The odds beat the Maryland Lottery: Only 1,600 tickets will be sold for the two-bedroom, two-bath, furnished, high-rise condo. The price per ticket is $100; if fewer than 1,000 tickets are sold, the money will be refunded.

To purchase a ticket, send a check to the Ocean City Optimist Club, P.O. Box 26, Ocean City, Md. 21842; tickets will also be available at the show and at Donald's Duck Shoppe in the Gold Coast Mall, 115th Street, Ocean City. The drawing is on Feb. 20.

While an improving economy should lure more paying customers to the show, that's not the only draw at this year's event.

One lucky attendee will go home with a $10,000 pontoon boat courtesy of Mr. McCurdy of North Bay Marina. This is the ninth year the dealer has contributed a boat as a door prize.

"Scott is the driving force that makes the show work," Mr. Dorman says. "A lot of people come to the show just for a chance to win that boat. We hope to see 15,000 attendees this year."

Show hours are 2 p.m. to 9 p.m. Friday, Feb. 18; 10 a.m. to 8 p.m. Saturday, Feb. 19; and 11 a.m. to 5 p.m. Sunday, Feb. 20. Admission at the door is $5 for adults and $1 for children 12-18; children under 12 with an adult are free.

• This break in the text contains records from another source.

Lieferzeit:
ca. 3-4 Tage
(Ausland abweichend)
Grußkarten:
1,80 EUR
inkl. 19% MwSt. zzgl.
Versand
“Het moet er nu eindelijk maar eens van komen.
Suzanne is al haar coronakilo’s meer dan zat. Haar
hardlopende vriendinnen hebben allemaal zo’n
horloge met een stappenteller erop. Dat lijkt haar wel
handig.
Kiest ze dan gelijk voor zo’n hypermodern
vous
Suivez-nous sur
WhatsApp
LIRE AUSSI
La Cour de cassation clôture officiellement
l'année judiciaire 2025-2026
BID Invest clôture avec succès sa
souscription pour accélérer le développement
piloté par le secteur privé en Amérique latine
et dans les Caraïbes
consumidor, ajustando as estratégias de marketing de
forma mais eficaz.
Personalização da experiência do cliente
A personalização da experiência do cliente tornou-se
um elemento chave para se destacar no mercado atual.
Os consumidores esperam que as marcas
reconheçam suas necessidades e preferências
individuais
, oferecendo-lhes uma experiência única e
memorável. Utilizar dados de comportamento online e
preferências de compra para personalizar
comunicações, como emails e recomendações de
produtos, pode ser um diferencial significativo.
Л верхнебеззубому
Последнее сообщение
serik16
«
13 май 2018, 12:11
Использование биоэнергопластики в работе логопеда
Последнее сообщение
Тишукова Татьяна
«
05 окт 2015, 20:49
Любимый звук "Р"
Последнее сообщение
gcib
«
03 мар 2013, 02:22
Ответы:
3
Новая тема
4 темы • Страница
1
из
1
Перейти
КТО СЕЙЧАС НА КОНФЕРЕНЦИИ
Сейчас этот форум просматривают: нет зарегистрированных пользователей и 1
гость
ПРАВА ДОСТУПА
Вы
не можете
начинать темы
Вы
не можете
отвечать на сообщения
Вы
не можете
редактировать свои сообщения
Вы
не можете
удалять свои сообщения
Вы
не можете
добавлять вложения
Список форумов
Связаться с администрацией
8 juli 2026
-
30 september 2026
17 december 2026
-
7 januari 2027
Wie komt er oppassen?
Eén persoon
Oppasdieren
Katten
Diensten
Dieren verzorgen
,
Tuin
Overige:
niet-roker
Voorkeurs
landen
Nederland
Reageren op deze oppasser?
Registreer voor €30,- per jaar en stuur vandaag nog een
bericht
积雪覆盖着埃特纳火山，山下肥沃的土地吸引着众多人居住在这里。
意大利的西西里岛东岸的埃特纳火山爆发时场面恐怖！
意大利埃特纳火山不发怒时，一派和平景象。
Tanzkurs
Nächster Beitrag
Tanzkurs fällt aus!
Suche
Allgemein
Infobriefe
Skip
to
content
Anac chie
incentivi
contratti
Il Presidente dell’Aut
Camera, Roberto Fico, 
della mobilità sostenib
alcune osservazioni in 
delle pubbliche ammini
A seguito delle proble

Some boat dealers, who will have exhibits, are offering customers free advance tickets to the show. Call the Seaside Boat Show at (410) 641-5522 for more information.

Visitors will find between 250 and 300 watercraft within the Convention Center, including pontoon boats, runabouts, fishing boats, ski boats, jet skis, canoes, sailboards . . . even rubber rafts.

Marine accessories on display will include fishing electronics, custom fishing rods, boat lifts and custom boat covers.

"It's a wide variety of displays," Mr. Dorman points out. "This year we've added fishing tackle dealers and crafts. You can even get financing for a new boat right on the spot!"

But the main attraction will be the watercraft displayed by almost 30 boat dealers from Marland and Delaware.

"People can spend anywhere from $1,000 to $30,000 for a new boat," Mr. Dorman says.

Dealers say that customers are showing more willingness to spend money on recreation, Mr. Dorman reports. One reason may be the repeal of a luxury tax on large boats. Boating industry leaders had blamed the 10 percent tax on boats priced above $100,000 for costing billions of dollars in lost sales and tens of thousands of jobs between 1990 and 1993, when it was in effect.

"The luxury boat tax was a psychological barrier to the industry," Mr. McCurdy explains. "Even though it only applied to boats that cost more than $100,000, its repeal was a positive step."

Any advice for folks in the market for a new boat?

"The most important thing to remember is that the boat you buy must be suitable for where you plan to use it," Mr. McCurdy says. "A boat used on the Chesapeake Bay will be different than a boat used on Assawoman Bay in Ocean City. They're two different worlds."

The Ocean City Seaside Boat Show will offer visitors a wide range of boats best suited for nearby waters, Mr. McCurdy says. "The product mix is different from most boat shows," the dealer adds. "This show pinpoints the shallow saltwater market."